Exercise requirements: Whenever a line below mentions the word "help", that line should be copied.

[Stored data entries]
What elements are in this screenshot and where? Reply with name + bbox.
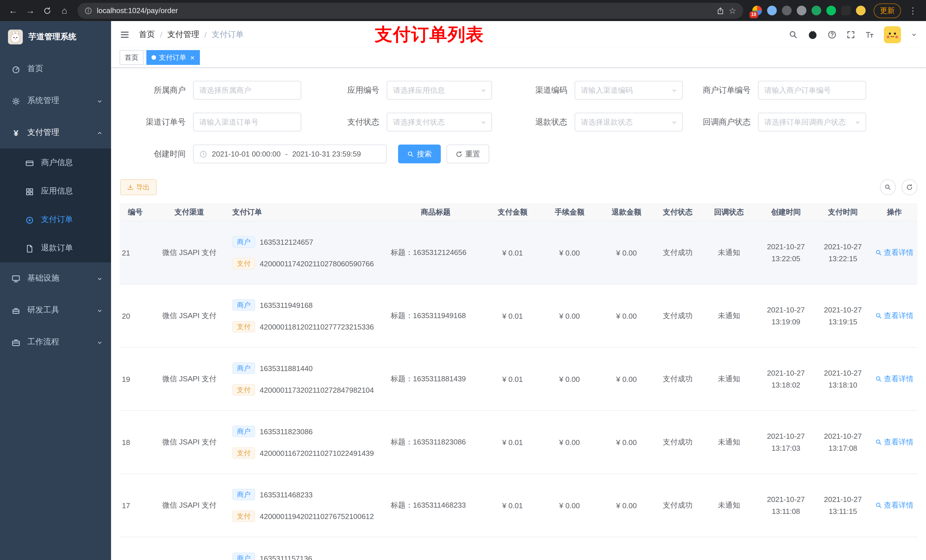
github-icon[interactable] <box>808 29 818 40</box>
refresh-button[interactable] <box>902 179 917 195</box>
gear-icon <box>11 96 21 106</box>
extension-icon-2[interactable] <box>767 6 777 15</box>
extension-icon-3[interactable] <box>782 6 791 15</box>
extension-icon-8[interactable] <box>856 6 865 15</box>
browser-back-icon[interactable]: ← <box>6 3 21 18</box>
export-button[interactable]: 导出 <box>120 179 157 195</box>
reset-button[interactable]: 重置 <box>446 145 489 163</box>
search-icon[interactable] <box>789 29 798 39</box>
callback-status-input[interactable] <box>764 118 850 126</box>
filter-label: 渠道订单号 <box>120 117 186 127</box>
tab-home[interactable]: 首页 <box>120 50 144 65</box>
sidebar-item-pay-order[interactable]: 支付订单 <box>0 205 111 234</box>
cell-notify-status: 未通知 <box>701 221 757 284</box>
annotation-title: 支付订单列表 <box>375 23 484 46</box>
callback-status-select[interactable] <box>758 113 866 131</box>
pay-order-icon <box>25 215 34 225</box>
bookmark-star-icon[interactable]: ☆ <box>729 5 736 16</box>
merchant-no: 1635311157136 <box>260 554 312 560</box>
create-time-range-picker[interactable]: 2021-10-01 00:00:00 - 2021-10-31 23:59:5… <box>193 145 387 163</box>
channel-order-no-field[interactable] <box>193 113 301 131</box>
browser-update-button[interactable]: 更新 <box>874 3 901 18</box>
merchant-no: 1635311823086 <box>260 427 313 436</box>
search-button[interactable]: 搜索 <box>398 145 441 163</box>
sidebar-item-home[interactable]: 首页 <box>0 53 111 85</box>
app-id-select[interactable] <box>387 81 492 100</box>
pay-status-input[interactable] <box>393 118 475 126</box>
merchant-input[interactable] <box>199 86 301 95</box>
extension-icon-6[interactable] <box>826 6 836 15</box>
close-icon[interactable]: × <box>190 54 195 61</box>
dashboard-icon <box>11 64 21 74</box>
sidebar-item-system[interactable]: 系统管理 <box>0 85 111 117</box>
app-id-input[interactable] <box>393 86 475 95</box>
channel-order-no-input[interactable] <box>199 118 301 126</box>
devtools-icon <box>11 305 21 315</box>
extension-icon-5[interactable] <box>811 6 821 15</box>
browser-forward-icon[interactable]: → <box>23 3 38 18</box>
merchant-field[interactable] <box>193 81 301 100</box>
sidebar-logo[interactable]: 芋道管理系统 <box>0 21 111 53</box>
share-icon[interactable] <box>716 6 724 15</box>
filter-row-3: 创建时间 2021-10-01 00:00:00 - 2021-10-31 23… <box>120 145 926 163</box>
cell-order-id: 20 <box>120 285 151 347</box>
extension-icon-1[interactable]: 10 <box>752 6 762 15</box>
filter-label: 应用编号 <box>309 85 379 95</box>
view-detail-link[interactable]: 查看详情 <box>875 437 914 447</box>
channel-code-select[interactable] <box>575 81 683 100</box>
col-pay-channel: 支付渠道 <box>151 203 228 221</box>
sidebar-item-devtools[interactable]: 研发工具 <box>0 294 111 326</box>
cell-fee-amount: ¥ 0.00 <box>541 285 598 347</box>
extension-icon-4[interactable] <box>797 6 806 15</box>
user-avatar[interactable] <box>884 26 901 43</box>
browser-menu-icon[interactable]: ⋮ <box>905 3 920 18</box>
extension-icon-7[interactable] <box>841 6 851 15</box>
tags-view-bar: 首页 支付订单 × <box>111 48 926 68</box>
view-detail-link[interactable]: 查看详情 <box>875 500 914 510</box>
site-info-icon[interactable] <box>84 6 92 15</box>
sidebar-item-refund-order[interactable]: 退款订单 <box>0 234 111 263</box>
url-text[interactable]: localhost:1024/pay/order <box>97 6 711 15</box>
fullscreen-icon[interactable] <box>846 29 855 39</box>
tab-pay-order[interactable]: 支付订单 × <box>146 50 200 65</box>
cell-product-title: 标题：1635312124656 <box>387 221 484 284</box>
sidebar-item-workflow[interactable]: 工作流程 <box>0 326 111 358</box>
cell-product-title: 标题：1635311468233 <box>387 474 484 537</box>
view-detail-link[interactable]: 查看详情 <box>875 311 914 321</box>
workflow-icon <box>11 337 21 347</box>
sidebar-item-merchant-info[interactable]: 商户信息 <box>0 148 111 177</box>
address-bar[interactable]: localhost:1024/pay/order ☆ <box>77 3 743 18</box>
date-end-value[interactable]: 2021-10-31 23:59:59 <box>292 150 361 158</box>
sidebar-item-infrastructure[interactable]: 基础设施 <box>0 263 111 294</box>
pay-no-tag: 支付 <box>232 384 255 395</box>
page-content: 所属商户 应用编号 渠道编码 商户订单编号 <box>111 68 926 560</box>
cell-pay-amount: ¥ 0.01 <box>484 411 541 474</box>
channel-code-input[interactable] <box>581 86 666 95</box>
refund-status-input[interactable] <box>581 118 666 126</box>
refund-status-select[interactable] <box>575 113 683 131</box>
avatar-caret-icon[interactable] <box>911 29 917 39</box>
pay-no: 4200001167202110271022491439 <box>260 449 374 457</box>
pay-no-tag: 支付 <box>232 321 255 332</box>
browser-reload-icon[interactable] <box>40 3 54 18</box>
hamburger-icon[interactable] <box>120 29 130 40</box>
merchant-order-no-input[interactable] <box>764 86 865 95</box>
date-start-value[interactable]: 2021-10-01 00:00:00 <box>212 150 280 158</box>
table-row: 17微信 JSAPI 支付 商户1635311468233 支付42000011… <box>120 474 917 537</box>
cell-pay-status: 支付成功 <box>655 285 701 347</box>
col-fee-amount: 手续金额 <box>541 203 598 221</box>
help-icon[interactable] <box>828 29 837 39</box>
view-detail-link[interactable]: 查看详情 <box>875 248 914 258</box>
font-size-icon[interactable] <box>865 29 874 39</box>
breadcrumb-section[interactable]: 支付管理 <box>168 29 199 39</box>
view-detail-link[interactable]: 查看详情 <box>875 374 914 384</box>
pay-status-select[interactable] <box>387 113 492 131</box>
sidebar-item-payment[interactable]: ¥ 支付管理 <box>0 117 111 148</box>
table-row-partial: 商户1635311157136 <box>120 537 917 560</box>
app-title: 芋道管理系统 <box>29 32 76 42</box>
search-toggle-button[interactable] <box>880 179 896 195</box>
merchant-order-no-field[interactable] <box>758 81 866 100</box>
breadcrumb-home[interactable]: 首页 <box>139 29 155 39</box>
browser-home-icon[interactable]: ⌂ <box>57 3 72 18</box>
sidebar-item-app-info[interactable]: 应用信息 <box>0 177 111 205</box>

==

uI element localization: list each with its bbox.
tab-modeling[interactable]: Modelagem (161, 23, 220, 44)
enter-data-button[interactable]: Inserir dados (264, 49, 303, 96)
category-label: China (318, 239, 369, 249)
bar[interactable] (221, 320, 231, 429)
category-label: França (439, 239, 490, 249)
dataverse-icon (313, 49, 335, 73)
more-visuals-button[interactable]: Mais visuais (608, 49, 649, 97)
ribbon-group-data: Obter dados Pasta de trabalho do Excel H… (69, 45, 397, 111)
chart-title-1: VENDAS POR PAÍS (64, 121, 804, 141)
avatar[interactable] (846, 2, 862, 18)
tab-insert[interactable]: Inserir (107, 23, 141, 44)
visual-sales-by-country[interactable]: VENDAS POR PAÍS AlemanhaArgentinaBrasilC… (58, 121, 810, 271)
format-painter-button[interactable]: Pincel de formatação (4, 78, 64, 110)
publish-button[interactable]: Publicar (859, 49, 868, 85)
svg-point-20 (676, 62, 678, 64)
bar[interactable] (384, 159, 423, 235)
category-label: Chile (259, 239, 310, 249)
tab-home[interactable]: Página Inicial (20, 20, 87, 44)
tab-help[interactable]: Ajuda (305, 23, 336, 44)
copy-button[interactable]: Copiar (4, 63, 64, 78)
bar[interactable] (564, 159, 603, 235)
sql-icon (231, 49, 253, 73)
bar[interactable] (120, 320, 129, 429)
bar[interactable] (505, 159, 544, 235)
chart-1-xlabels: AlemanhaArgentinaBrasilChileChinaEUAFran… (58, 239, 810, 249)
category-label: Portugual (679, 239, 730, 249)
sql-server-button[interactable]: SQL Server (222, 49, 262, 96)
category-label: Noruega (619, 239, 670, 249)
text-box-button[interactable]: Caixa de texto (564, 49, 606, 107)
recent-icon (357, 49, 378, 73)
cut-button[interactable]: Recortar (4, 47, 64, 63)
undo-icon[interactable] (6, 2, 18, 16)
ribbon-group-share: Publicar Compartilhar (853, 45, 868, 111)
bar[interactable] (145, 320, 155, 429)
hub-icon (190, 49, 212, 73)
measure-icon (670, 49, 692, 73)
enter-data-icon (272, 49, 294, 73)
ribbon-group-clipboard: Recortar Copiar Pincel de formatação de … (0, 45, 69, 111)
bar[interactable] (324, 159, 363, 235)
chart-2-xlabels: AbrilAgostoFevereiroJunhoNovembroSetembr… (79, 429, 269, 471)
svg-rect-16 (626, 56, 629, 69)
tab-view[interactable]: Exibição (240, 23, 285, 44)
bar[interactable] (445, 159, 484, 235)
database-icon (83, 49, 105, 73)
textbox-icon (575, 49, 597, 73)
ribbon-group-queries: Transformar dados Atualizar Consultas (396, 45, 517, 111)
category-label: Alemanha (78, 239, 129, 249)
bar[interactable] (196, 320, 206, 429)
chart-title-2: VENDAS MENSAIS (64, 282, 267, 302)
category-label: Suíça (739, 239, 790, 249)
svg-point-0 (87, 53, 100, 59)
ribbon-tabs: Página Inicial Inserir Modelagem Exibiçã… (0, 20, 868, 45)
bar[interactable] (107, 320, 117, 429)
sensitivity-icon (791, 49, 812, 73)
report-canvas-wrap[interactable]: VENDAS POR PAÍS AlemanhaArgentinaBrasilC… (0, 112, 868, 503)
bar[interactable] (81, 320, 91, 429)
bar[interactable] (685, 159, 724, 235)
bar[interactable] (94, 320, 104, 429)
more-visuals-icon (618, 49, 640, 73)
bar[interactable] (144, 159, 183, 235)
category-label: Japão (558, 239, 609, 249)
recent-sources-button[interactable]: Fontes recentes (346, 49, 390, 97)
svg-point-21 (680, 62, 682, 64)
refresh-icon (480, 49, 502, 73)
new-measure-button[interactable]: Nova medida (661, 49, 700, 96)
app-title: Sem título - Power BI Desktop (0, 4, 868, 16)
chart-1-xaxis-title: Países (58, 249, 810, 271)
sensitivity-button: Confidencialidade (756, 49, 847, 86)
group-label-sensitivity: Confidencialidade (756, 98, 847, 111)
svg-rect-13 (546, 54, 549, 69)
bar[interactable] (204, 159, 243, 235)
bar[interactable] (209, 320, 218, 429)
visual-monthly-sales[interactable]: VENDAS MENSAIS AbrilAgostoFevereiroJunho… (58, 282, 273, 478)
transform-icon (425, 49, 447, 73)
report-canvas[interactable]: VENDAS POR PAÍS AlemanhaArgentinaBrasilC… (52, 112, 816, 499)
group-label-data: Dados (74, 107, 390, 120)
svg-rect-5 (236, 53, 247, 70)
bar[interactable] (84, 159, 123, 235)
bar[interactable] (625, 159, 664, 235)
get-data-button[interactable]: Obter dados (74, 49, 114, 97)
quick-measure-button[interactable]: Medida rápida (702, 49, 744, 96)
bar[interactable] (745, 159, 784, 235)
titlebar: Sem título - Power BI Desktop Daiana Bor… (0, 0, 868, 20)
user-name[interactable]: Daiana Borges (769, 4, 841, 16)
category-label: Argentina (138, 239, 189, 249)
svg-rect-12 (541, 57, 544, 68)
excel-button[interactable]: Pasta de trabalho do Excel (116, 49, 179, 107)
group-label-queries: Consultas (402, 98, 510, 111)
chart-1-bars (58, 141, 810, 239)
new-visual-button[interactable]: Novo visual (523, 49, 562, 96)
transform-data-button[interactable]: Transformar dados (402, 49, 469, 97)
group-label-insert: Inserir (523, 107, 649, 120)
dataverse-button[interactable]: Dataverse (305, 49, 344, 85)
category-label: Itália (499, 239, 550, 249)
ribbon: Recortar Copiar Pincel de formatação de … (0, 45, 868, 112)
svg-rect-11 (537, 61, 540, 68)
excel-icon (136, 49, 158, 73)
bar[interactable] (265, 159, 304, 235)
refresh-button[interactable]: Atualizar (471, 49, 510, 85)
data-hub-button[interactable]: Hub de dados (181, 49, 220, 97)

Written response:
help-icon[interactable] <box>828 29 837 39</box>
tab-help[interactable]: Ajuda (305, 23, 336, 44)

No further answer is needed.